— Это делает честь вашей убежденности. Должен сказать, я лично проголосовал с вами, не с Геллером, — добавил он. — У оппозиции есть нечто от вульгарного квазидемократизма, мне глубоко чуждого. Демократический централизм все-таки прежде всего централизм, без централизма нет революционного действия в любой исторической обстановке. Но самый процесс дискуссии, признаюсь вам, меня отшатывает. Каждый спорящий вносит столько личных моментов, что иногда засоряется истина.
— Научные опоры тоже бывают не бесстрастны.
— Да, но в политике они протекают особенно бурно. Я сказал о личных моментах не в смысле карьеризма, — конечно, он возможен на любом поприще, на него, что называется, достаточно указать пальцем и пройти мимо… Я говорю о политических страстях. Они заставляют людей в пылу борьбы переходить грань, каждое слово противника истолковывать непременно в дурном смысле и засоряют этим идейную сторону спора. Возьмите инцидент с вашим земляком Кувшинниковым у нас на собрании. Я верю ему, что он не имел в мыслях постращать нас оружием, а в разгоряченной атмосфере его слова были восприняты как намек, — и вот результат! Или эти выпады Радека против Каменева…

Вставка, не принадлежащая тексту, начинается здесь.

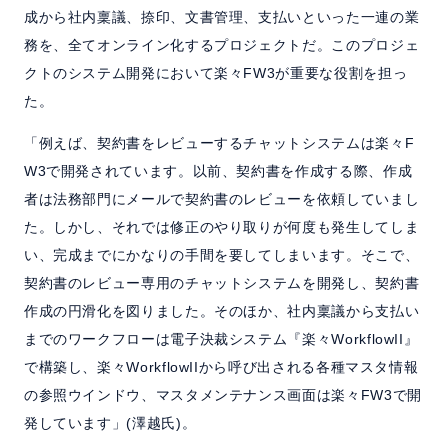
成から社内稟議、捺印、文書管理、支払いといった一連の業
務を、全てオンライン化するプロジェクトだ。このプロジェ
クトのシステム開発において楽々FW3が重要な役割を担っ
た。
「例えば、契約書をレビューするチャットシステムは楽々F
W3で開発されています。以前、契約書を作成する際、作成
者は法務部門にメールで契約書のレビューを依頼していまし
た。しかし、それでは修正のやり取りが何度も発生してしま
い、完成までにかなりの手間を要してしまいます。そこで、
契約書のレビュー専用のチャットシステムを開発し、契約書
作成の円滑化を図りました。そのほか、社内稟議から支払い
までのワークフローは電子決裁システム『楽々WorkflowII』
で構築し、楽々WorkflowIIから呼び出される各種マスタ情報
の参照ウインドウ、マスタメンテナンス画面は楽々FW3で開
発しています」(澤越氏)。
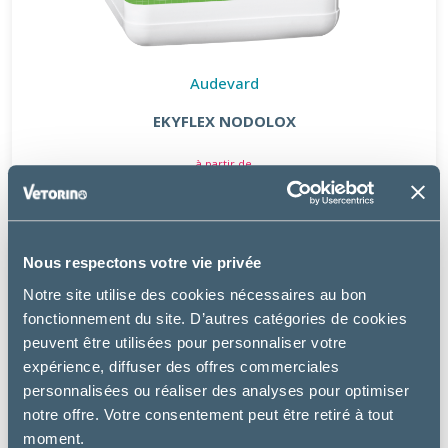
Audevard
EKYFLEX NODOLOX
à partir de
62.99€
Nous respectons votre vie privée
Notre site utilise des cookies nécessaires au bon
fonctionnement du site. D’autres catégories de cookies
peuvent être utilisées pour personnaliser votre
expérience, diffuser des offres commerciales
personnalisées ou réaliser des analyses pour optimiser
notre offre. Votre consentement peut être retiré à tout
moment.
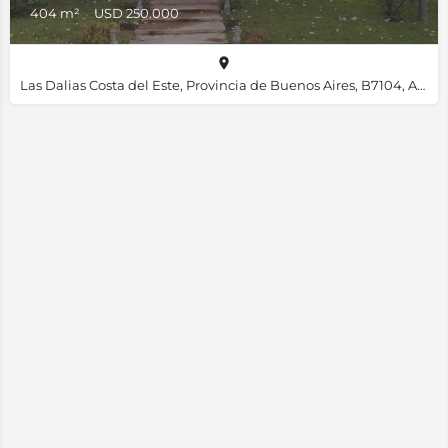
404 m²
USD 250.000
Las Dalias Costa del Este, Provincia de Buenos Aires, B7104, Argentina, -36.60941, -56.69708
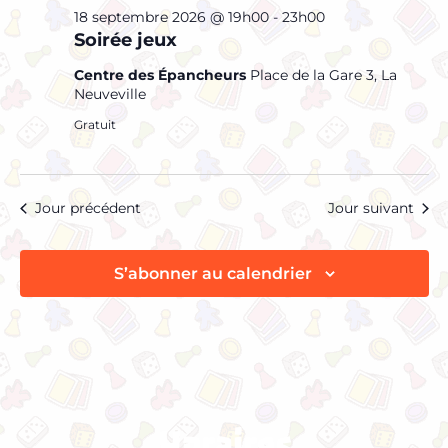
18 septembre 2026 @ 19h00
-
23h00
Soirée jeux
Centre des Épancheurs
Place de la Gare 3, La
Neuveville
Gratuit
Jour précédent
Jour suivant
S’abonner au calendrier
Horaires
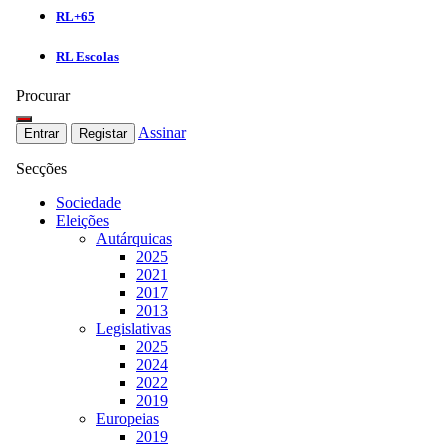
RL+65
RL Escolas
Procurar
Assinar
Entrar
Registar
Secções
Sociedade
Eleições
Autárquicas
2025
2021
2017
2013
Legislativas
2025
2024
2022
2019
Europeias
2019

— Идейная сторона все-таки из личных столкновений всегда вылущивается, — возразил Пересветов. — Представьте себе, знакомство с историей партии мне сейчас очень помогает в таком вылущивании.
— Понимаю вас.
— В борьбе с меньшевиками Ленину постоянно приходилось отсеивать принципиальные вопросы от личных моментов. Без «личного», к сожалению, не обходится никакая борьба.
— Да, да, все мы люди, все человеки… А все же к политике у меня нет того азарта, что есть у вас. Тут уж, видно, ни с вами, ни со мной ничего не поделаешь. Разные темпераменты! — Он засмеялся, разводя руками. — Я предпочитаю заниматься политическими страстями, когда их остудит время.
— Это спокойнее, конечно, — усмехнулся Пересветов и подумал: «Я бы сам охотно заткнул уши и сидел бы здесь, как ты, но, черт меня побери, ведь не могу же! Не так устроен».
Глава седьмая
В разгар уличного движения, около четырех часов дня, по тротуару Лубянской площади напротив обагренного закатным зимним солнцем здания ОГПУ быстро шел, отдуваясь и переваливаясь, толстяк в коричневой шубе с шалевым воротником и в шапке «гоголь» из натуральной выдры. Такие воротники с вырезом на груди для кашне и стоячие шапки уже третью зиму появлялись на плечах и головах людей, которым потрафило заново обрасти жирком.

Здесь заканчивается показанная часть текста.